• **RECORDS**
============

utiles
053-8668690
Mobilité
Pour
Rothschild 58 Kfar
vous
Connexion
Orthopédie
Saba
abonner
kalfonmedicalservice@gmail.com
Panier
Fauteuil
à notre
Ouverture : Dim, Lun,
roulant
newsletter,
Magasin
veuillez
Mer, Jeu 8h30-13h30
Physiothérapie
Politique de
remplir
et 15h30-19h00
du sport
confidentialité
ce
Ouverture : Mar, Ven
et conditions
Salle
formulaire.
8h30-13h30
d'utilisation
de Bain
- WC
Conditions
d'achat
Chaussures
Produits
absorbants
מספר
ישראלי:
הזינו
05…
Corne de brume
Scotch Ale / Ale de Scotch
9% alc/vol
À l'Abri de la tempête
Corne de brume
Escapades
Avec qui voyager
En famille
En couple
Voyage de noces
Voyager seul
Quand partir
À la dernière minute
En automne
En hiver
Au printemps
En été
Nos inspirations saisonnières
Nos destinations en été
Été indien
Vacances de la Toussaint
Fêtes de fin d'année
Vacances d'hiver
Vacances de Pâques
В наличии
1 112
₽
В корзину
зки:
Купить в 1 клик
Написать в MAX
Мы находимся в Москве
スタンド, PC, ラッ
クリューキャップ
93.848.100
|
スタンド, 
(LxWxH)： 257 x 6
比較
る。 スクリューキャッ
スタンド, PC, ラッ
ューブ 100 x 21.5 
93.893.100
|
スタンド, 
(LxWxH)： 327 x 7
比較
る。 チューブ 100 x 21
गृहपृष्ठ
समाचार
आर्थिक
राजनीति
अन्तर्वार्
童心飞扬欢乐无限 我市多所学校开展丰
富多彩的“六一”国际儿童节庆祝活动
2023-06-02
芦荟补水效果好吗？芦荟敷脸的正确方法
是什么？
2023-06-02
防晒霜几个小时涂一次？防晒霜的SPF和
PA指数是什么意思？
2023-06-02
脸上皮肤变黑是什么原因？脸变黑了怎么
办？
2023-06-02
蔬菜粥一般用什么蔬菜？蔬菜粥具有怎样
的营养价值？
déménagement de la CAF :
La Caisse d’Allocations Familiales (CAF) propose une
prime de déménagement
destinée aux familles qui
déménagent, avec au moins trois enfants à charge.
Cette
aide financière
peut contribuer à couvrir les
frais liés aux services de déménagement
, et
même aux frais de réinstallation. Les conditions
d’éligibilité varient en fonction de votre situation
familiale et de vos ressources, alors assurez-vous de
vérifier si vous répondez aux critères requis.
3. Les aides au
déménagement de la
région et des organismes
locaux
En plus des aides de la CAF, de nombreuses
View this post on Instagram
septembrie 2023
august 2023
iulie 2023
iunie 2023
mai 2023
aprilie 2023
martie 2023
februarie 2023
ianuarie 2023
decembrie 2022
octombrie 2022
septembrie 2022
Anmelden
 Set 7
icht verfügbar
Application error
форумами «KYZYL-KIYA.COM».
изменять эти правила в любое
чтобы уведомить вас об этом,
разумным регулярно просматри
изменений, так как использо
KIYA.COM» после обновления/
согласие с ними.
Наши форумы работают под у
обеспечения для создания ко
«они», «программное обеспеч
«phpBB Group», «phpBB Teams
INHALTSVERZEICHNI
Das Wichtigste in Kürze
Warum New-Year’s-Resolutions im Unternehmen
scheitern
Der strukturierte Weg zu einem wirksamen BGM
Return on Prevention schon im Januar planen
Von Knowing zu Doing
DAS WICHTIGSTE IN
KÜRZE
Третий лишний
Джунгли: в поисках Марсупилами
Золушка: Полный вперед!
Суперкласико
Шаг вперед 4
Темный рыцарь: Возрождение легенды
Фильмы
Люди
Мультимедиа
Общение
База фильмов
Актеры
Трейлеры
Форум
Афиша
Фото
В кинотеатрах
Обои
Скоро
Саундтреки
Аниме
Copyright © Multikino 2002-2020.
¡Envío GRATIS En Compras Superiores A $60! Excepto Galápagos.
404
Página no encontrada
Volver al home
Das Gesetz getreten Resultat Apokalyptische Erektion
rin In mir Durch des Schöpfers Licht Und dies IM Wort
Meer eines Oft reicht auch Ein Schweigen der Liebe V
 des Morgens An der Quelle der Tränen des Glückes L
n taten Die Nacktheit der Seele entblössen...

============

• **REQUIREMENT**
For the string "Vacances", report how many lines of the records contain it, giving the number only.

• **EXERCISE RESULT**
3